Ultrathin (2D) Oxide Films
New nanoscale inorganic materials
Ultrathin oxide films with a thickness of one to a few atomic layers (typically less than 1 nm) constitute a new class of materials, the so-called two-dimensional (2D) oxides, which exhibit outstanding structural and electronic properties, reflecting quantum confinement and interface effects at the nanoscale. Over more than two decades, we have investigated a broad variety of crystalline 2D oxides supported on single crystal metal surfaces, which feature complex but fascinating structures and rich phase diagrams, and display different chemical reactivity and doping behavior with respect to their bulk counterparts. The scope of materials studied involved binary and ternary oxide systems, and the oxide film geometry varied between clusters, nanowires, and atomically flat nanolayers.

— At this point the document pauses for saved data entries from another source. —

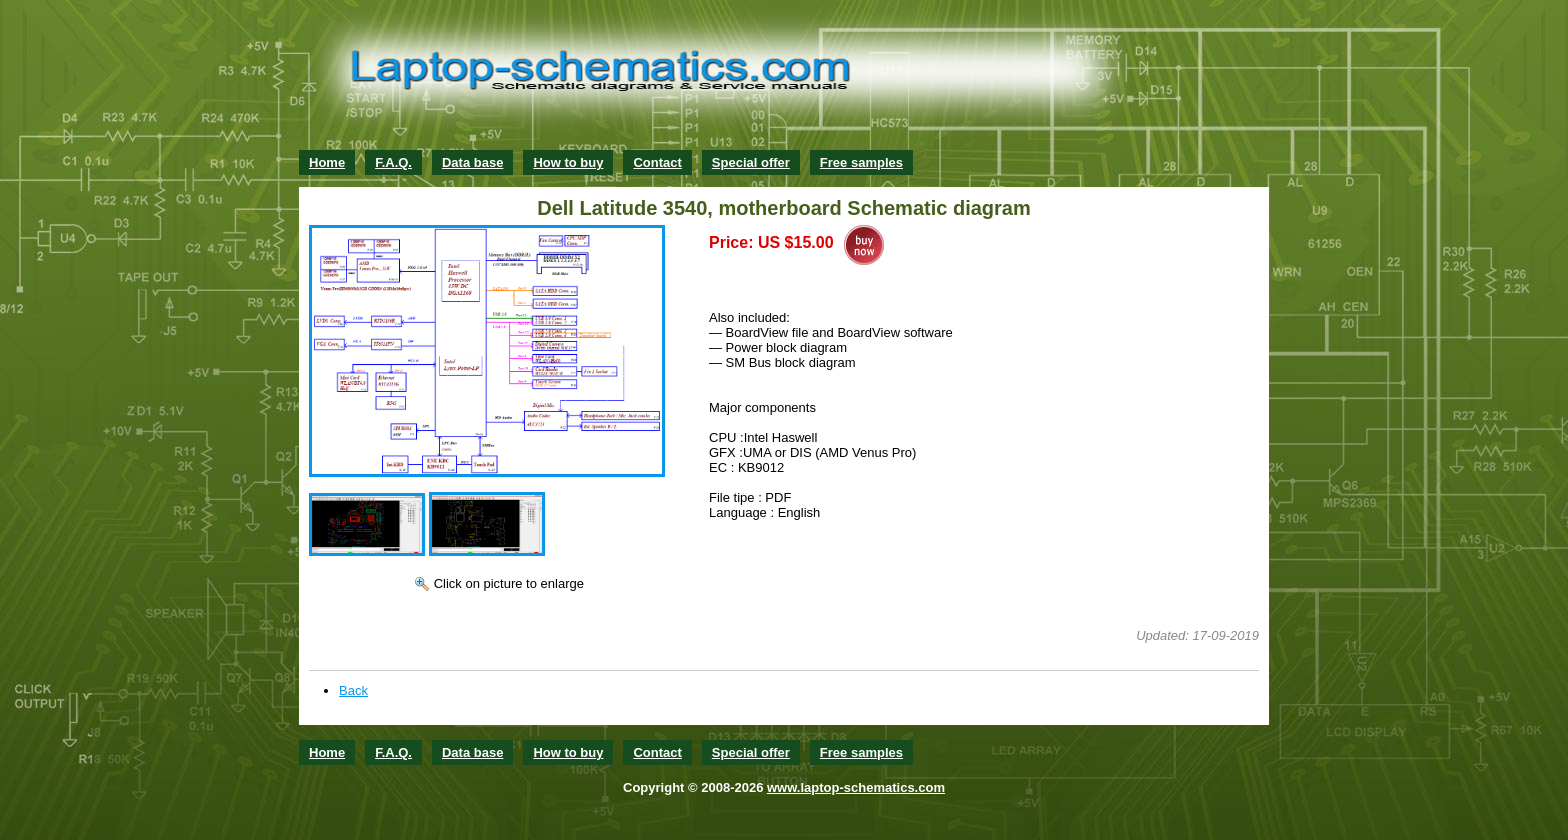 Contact (657, 162)
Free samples (861, 162)
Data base (472, 162)
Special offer (751, 162)
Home (327, 162)
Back (353, 690)
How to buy (568, 162)
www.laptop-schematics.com (856, 787)
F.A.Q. (393, 162) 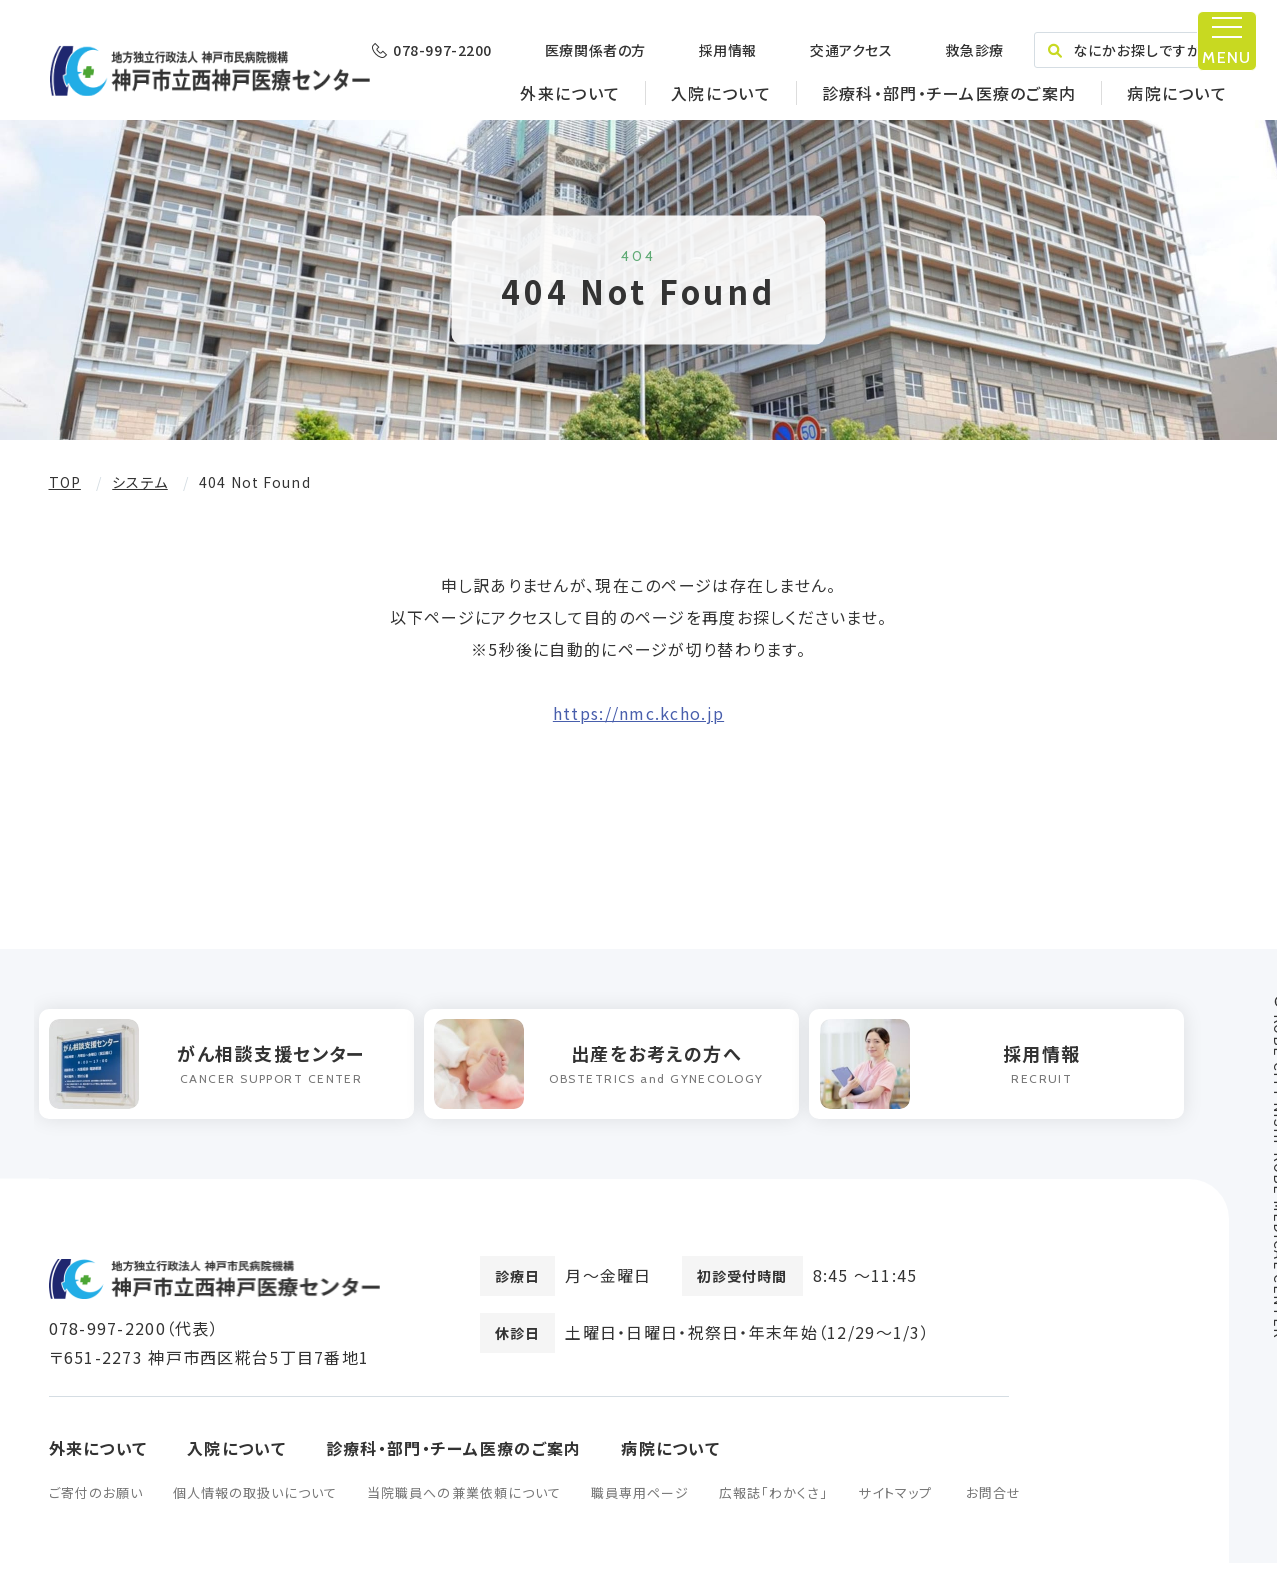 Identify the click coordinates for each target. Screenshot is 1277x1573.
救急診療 (974, 50)
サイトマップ (894, 1502)
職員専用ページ (640, 1502)
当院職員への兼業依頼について (464, 1502)
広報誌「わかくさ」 (773, 1502)
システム (139, 482)
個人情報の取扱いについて (255, 1502)
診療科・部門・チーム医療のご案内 (949, 93)
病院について (1177, 93)
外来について (570, 93)
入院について (721, 93)
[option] (236, 1069)
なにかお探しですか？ (1130, 50)
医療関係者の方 (595, 50)
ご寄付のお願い (96, 1502)
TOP (65, 482)
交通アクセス (851, 50)
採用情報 (728, 50)
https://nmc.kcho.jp (638, 713)
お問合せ (993, 1502) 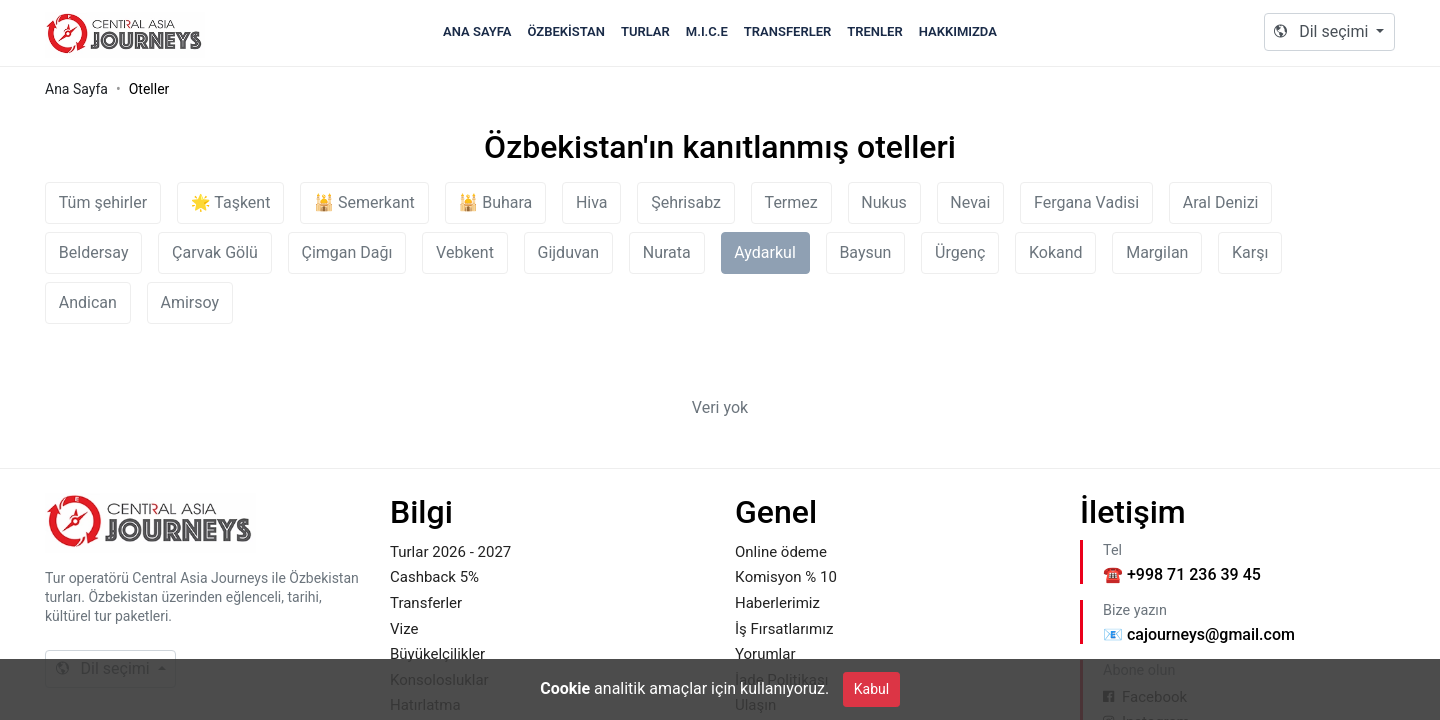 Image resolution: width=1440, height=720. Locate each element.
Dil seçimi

Novel structural concepts have been encountered in 2D oxides, which are traced back to spatial confinement, interfacial bonding to the metal substrate, charge transfer and polarity compensation effects.
Our current research is focused on elucidating the structural properties and redox behavior at the 2D limit of tungsten and molybdenum oxides, which are key materials with various applications in chemical catalysis, electrochromic devices, photoelectrochemical water splitting, and chemical sensors.
- F. P. Netzer and S. Surnev, Structure concepts in two-dimensional oxide materials, in Oxide Materials at the Two-dimensional Limit, Springer Series in Materials Science, vol. 234 (2016).
- F. P. Netzer and C. Noguera, Oxide Thin Films and Nanostructures, Oxford University Press (2021).
- S. Surnev and F. P. Netzer, Tungsten and molybdenum oxide nanostructures: two-dimensional layers and nanostructures, J. Phys.: Condens. Matter. 34 (2022) 233001.